* What is required
Drop all pictures and repeat exactly the lines from the line holding "Market your business in a unique way this" through the end of the records.

* Data for review
********

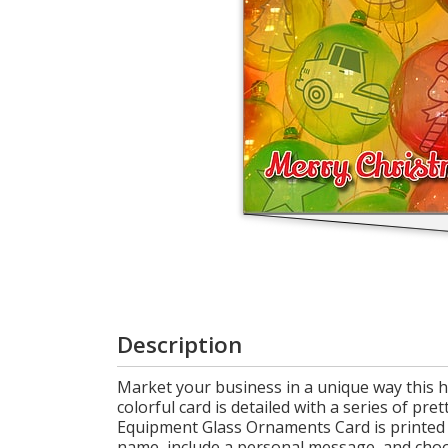
Login
My
Cart
Description
Market your business in a unique way this 
colorful card is detailed with a series of pr
Equipment Glass Ornaments Card is printed 
name, include a personal message, and choose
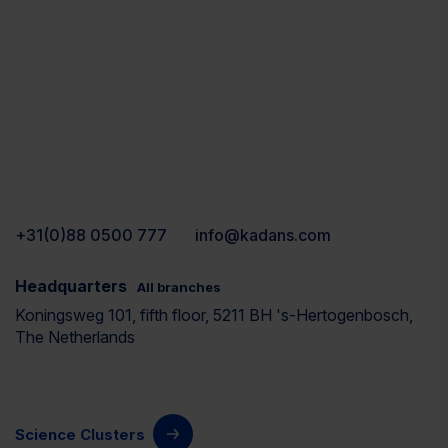
+31(0)88 0500 777
info@kadans.com
Headquarters
All branches
Koningsweg 101, fifth floor, 5211 BH 's-Hertogenbosch,
The Netherlands
Science Clusters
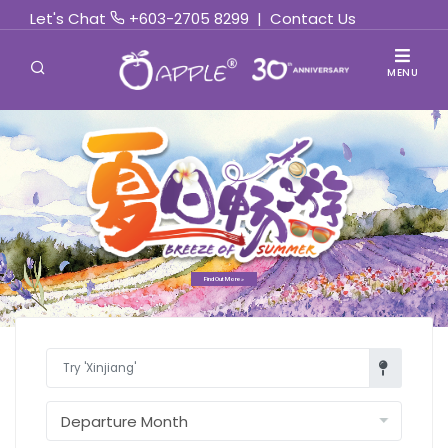
Let's Chat
+603-2705 8299
|
Contact Us
MENU
Find Out More »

********

* Completed exercise
Market your business in a unique way this 
colorful card is detailed with a series of pr
Equipment Glass Ornaments Card is printed 
name, include a personal message, and choose
+31(0)88 0500 777
info@kadans.com
Headquarters
All branches
Koningsweg 101, fifth floor, 5211 BH 's-Hertogenbosch,
The Netherlands
Science Clusters
Let's Chat
+603-2705 8299
|
Contact Us
MENU
Find Out More »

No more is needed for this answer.